# DIRECTIONS FOR THIS TASK
In the records below, find the line that contains "all our copper-top guitars, our new" and the line that contains "House of Representatives just approved"; write out exactly those two lines and everything between them, without the pictures.

# SUPPLIED DATA
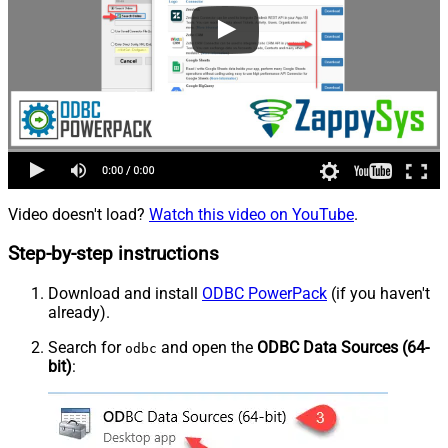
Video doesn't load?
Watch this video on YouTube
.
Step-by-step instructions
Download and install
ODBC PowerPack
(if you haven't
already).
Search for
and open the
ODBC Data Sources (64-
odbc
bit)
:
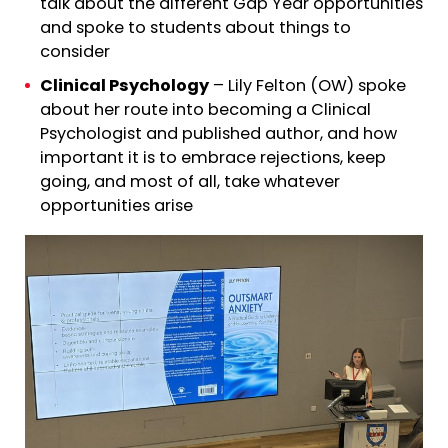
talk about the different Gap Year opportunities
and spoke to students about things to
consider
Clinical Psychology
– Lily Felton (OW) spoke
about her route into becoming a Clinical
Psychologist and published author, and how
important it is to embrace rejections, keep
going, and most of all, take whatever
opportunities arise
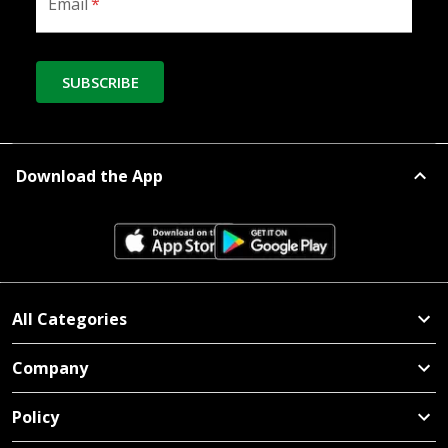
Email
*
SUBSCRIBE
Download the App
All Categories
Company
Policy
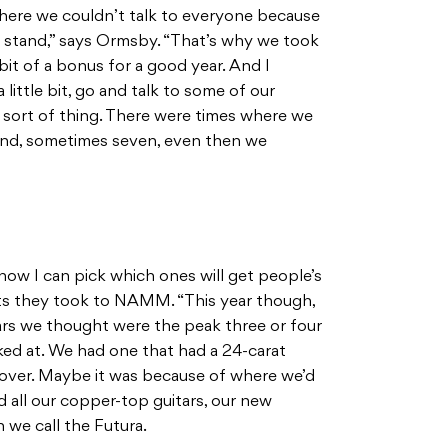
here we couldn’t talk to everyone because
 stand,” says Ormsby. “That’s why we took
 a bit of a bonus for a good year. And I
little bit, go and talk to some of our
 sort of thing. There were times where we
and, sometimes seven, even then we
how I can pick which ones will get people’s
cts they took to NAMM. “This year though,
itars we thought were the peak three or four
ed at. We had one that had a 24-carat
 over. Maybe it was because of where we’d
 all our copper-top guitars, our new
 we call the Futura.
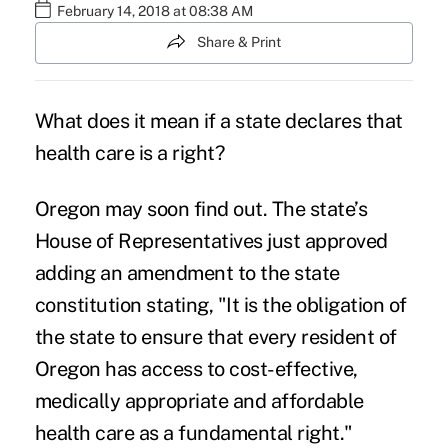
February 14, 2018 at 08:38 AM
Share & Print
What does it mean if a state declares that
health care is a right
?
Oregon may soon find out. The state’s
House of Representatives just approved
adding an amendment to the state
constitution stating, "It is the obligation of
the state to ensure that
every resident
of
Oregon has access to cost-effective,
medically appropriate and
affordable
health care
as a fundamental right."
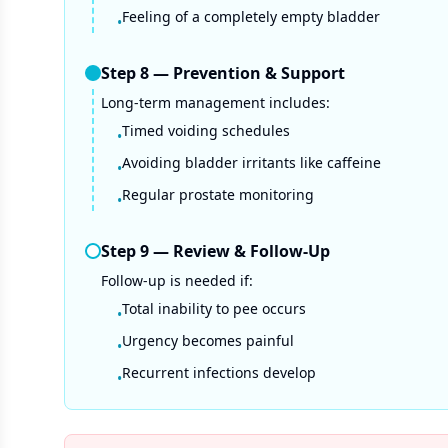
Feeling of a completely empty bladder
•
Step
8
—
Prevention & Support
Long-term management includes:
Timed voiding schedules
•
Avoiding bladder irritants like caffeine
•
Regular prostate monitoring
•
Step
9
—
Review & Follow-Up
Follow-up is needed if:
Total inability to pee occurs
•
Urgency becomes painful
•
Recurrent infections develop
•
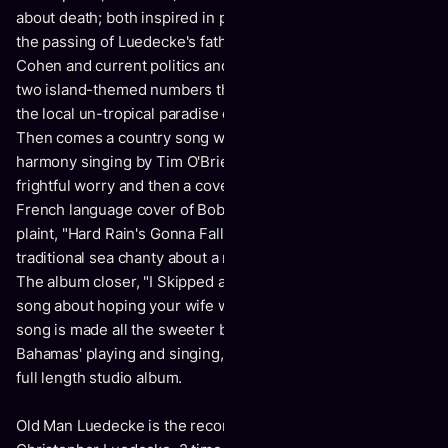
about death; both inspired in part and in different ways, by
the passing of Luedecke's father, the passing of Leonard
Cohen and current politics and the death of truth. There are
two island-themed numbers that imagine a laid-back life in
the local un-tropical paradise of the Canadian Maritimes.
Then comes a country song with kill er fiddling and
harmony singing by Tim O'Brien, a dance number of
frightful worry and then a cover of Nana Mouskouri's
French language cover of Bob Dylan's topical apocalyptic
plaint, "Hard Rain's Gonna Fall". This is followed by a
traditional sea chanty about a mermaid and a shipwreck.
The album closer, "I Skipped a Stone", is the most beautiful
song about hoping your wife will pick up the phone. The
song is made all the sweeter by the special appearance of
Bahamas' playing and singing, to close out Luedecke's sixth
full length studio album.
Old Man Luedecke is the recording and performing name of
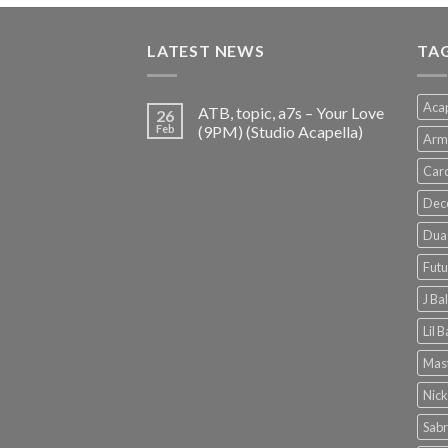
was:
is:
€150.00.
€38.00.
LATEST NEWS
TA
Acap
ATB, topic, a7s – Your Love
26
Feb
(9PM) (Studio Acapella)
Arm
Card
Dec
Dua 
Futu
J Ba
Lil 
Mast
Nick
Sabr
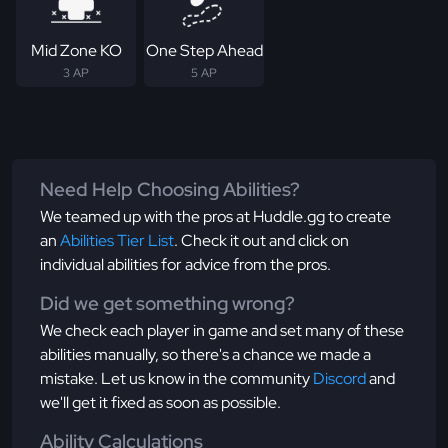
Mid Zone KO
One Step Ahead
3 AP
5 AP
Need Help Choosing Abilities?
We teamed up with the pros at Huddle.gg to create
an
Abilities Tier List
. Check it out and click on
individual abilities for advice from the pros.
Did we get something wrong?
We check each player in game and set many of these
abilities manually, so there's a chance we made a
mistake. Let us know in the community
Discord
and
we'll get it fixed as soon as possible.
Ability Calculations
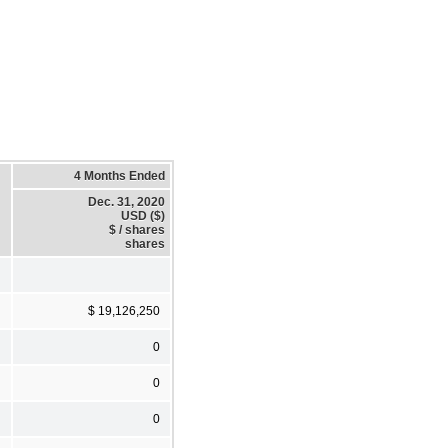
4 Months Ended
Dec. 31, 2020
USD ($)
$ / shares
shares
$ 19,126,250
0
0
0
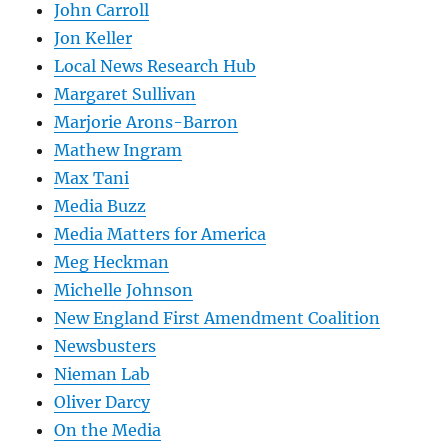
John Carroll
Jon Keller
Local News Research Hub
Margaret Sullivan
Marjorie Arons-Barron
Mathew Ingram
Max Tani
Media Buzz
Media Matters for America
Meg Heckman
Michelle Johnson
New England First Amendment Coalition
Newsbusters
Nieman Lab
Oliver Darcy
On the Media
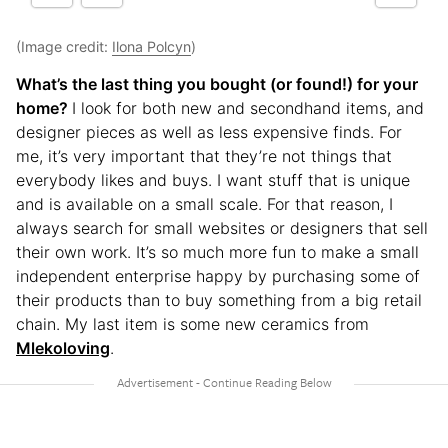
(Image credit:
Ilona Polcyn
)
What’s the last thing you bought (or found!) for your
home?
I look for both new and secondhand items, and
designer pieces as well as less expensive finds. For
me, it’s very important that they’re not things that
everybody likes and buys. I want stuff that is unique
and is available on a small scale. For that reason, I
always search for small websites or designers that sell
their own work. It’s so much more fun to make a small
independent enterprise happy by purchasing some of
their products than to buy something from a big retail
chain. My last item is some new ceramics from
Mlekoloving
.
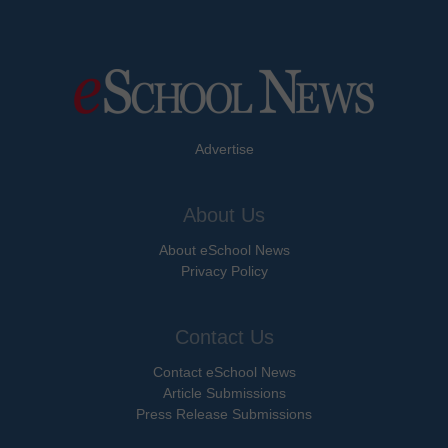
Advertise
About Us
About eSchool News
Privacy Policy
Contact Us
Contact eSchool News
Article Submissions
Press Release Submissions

# REPLY
 all our copper-top guitars, our new
 we call the Futura.
February 14, 2018 at 08:38 AM
Share & Print
What does it mean if a state declares that
health care is a right
?
Oregon may soon find out. The state’s
House of Representatives just approved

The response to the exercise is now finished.